→ **Exercise objective**
In the records below, count every line where the string "могут" appears, and reply with the count only.

(Collected data)
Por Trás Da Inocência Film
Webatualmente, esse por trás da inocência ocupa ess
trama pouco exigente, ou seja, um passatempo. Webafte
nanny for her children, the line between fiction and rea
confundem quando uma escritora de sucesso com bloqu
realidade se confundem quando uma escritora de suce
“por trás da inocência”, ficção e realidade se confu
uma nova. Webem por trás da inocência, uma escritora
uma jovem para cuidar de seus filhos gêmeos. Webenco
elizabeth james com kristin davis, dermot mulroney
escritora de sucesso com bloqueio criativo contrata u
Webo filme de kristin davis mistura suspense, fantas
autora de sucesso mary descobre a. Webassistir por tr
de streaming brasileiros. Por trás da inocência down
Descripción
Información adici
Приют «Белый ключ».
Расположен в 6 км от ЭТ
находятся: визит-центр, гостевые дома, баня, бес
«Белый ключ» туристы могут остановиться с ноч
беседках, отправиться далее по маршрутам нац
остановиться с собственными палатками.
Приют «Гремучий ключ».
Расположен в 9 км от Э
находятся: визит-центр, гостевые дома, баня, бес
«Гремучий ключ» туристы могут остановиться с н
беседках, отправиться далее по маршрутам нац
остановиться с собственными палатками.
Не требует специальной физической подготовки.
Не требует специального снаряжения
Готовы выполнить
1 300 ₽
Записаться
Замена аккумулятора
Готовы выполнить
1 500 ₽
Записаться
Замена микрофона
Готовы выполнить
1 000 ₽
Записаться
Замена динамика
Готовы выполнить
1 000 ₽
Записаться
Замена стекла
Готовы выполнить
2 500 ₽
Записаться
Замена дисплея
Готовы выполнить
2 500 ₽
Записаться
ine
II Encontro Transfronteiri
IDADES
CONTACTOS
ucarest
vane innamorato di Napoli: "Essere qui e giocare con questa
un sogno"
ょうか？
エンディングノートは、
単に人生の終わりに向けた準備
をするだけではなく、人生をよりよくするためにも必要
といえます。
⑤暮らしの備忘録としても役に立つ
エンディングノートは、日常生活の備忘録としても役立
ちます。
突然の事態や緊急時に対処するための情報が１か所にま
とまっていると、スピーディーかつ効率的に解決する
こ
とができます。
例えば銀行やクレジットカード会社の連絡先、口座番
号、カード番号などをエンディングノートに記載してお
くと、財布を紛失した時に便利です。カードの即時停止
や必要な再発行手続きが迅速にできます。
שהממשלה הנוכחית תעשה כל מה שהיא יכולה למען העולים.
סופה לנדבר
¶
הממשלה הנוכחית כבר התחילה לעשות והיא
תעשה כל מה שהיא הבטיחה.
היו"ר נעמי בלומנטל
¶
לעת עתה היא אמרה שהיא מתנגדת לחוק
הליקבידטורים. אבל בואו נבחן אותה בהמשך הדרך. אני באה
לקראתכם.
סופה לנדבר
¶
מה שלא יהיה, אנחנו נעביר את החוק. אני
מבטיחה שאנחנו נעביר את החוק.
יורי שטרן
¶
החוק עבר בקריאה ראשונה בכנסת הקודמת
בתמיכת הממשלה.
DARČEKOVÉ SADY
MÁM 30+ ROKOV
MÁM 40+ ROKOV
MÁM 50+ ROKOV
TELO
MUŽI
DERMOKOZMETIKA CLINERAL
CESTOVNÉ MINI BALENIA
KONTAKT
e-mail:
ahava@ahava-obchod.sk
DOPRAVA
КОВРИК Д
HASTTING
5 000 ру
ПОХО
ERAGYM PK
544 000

→ **Finished exercise**
2